#### Assigned task:
From the records below, extract all the text exactly and leave the images behind.

[[ Data extract open ]]

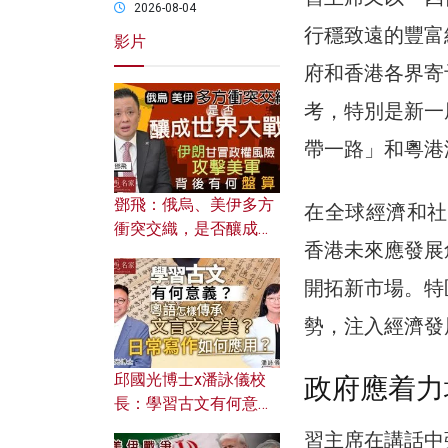
2026-08-04
行穩致遠的豐富
影片
府和香港各界寄
考，特別是新一
帶一路」和粵港
鄧飛：俄烏、美伊多方
在全球經濟和社
衝突交織，是否釀成世
香港未來應發展
界大戰？ 伊朗甘冒政權
風險攻擊美軍，背後有
開拓新市場。特
何盤算？
勢，注入經濟發
邱國光博士x潘詠儀校
政府應着力
長：學習古文有何意
義？ 粵語怎樣傳承文言
習主席在講話中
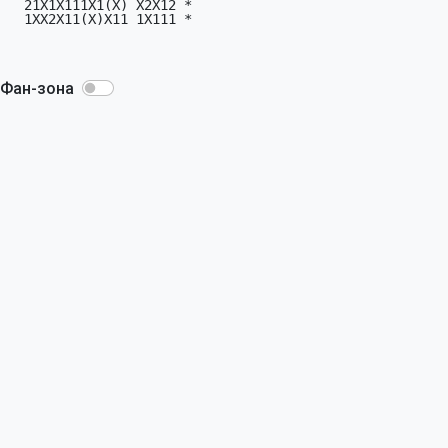
  21X1X111X1(X) X2X12 *

  1XX2X11(X)X11 1X111 *

Фан-зона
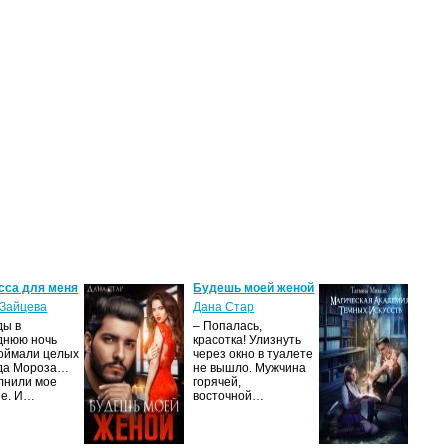
сса для меня
Будешь моей женой
Ма
ак
Зайцева
Дана Стар
ис
ды в
– Попалась,
Та
днюю ночь
красотка! Улизнуть
оймали целых
через окно в туалете
Ака
да Мороза…
не вышло. Мужчина
не 
лнили мое
горячей,
из
ие. И…
восточной…
иск
см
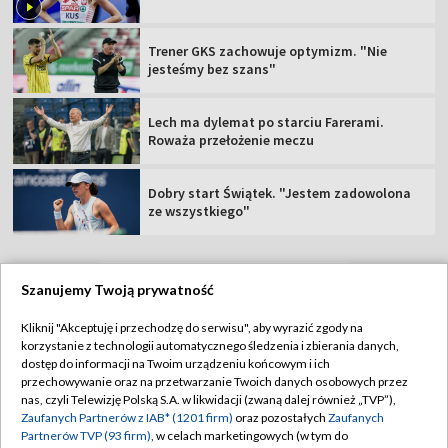
Trener GKS zachowuje optymizm. "Nie
jesteśmy bez szans"
Lech ma dylemat po starciu Farerami.
Roważa przełożenie meczu
Dobry start Świątek. "Jestem zadowolona
ze wszystkiego"
Szanujemy Twoją prywatność
TVP
Kliknij "Akceptuję i przechodzę do serwisu", aby wyrazić zgody na
korzystanie z technologii automatycznego śledzenia i zbierania danych,
Abonament TVP
Regulamin TVP
dostęp do informacji na Twoim urządzeniu końcowym i ich
Polityka prywatności
Sklep TVP
przechowywanie oraz na przetwarzanie Twoich danych osobowych przez
nas, czyli Telewizję Polską S.A. w likwidacji (zwaną dalej również „TVP”),
Biuro Reklamy
Moje zgody
Zaufanych Partnerów z IAB* (1201 firm)
oraz pozostałych
Zaufanych
Partnerów TVP (93 firm)
, w celach marketingowych (w tym do
Oferta Handlowa
Biuro reklamy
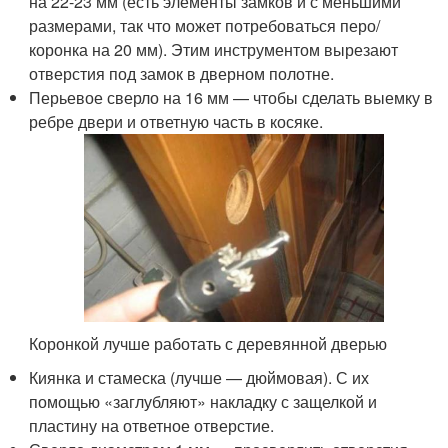
на 22-23 мм (есть элементы замков и с меньшими
размерами, так что может потребоваться перо/
коронка на 20 мм). Этим инструментом вырезают
отверстия под замок в дверном полотне.
Перьевое сверло на 16 мм — чтобы сделать выемку в
ребре двери и ответную часть в косяке.
Коронкой лучше работать с деревянной дверью
Киянка и стамеска (лучше — дюймовая). С их
помощью «заглубляют» накладку с защелкой и
пластину на ответное отверстие.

[[ Data extract closed ]]

#### Solution below:
2026-08-04
行穩致遠的豐富
影片
府和香港各界寄
考，特別是新一
帶一路」和粵港
鄧飛：俄烏、美伊多方
在全球經濟和社
衝突交織，是否釀成世
香港未來應發展
界大戰？ 伊朗甘冒政權
風險攻擊美軍，背後有
開拓新市場。特
何盤算？
勢，注入經濟發
邱國光博士x潘詠儀校
政府應着力
長：學習古文有何意
義？ 粵語怎樣傳承文言
習主席在講話中
  21X1X111X1(X) X2X12 *

  1XX2X11(X)X11 1X111 *

Фан-зона
сса для меня
Будешь моей женой
Ма
ак
Зайцева
Дана Стар
ис
ды в
– Попалась,
Та
днюю ночь
красотка! Улизнуть
оймали целых
через окно в туалете
Ака
да Мороза…
не вышло. Мужчина
не 
лнили мое
горячей,
из
ие. И…
восточной…
иск
см
Trener GKS zachowuje optymizm. "Nie
jesteśmy bez szans"
Lech ma dylemat po starciu Farerami.
Roważa przełożenie meczu
Dobry start Świątek. "Jestem zadowolona
ze wszystkiego"
Szanujemy Twoją prywatność
TVP
Kliknij "Akceptuję i przechodzę do serwisu", aby wyrazić zgody na
korzystanie z technologii automatycznego śledzenia i zbierania danych,
Abonament TVP
Regulamin TVP
dostęp do informacji na Twoim urządzeniu końcowym i ich
Polityka prywatności
Sklep TVP
przechowywanie oraz na przetwarzanie Twoich danych osobowych przez
nas, czyli Telewizję Polską S.A. w likwidacji (zwaną dalej również „TVP”),
Biuro Reklamy
Moje zgody
Zaufanych Partnerów z IAB* (1201 firm)
oraz pozostałych
Zaufanych
Partnerów TVP (93 firm)
, w celach marketingowych (w tym do
Oferta Handlowa
Biuro reklamy
на 22-23 мм (есть элементы замков и с меньшими
размерами, так что может потребоваться перо/
коронка на 20 мм). Этим инструментом вырезают
отверстия под замок в дверном полотне.
Перьевое сверло на 16 мм — чтобы сделать выемку в
ребре двери и ответную часть в косяке.
Коронкой лучше работать с деревянной дверью
Киянка и стамеска (лучше — дюймовая). С их
помощью «заглубляют» накладку с защелкой и
пластину на ответное отверстие.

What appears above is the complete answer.